Bennett’s victories in 2024 came at The Athena, in France on the LET Access Series and then at the Women’s NSW Open Regional Qualifier at Dubbo Golf Club.
With a two-shot swing on the penultimate hole, it was there that Bennett displayed the power of knowing how to win.
“I feel like sometimes when you’re trying to win an event, it just doesn’t happen, forcing it way too much,” she adds.
“In Dubbo, I wanted Danni (Vasquez-Boyd) to win more than me, honestly. I was rooting for her so hard.

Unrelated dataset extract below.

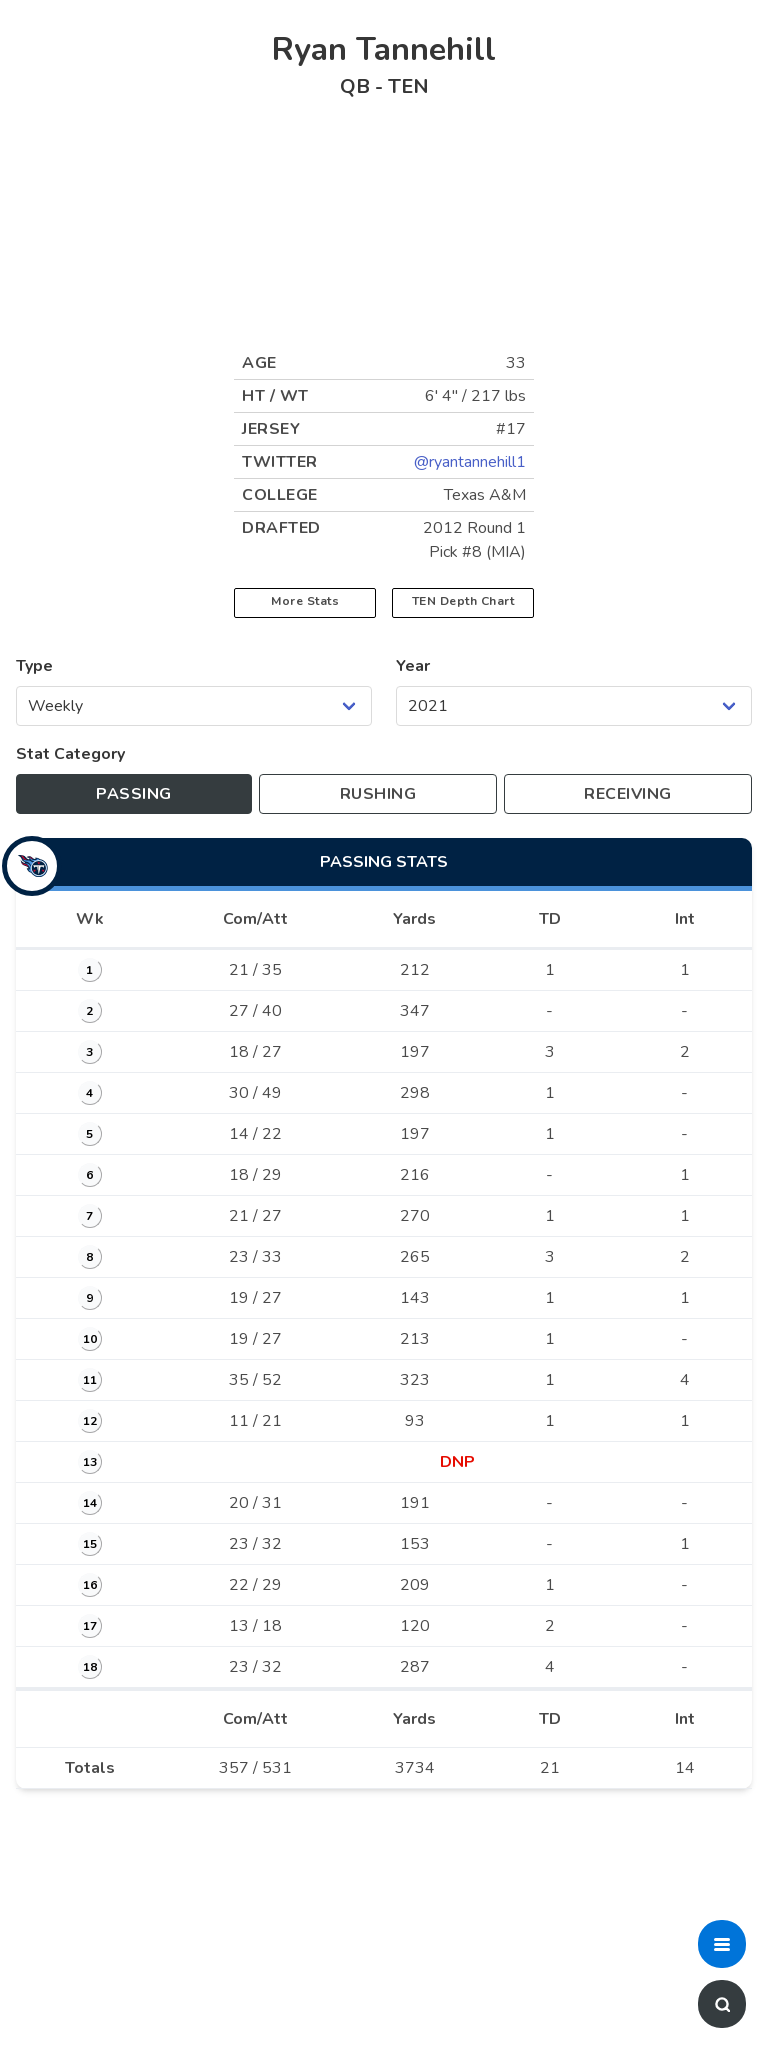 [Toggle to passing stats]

And I think that helped because I wasn’t forcing it to happen.
“I thought, I’m just going to play, and if it happens, it happens.
“Danni is one of my best mates and I wanted her to win so bad but then it just swapped on 17 when I birdied and she bogeyed. It was a two-shot swing and I was like, Oh my God.”
Round 1 of the Drummond Golf Melbourne International is played in morning and afternoon shotgun starts. The morning wave tees off at 7:45am AEDT with Bennett in the afternoon wave that begins at 1pm AEDT.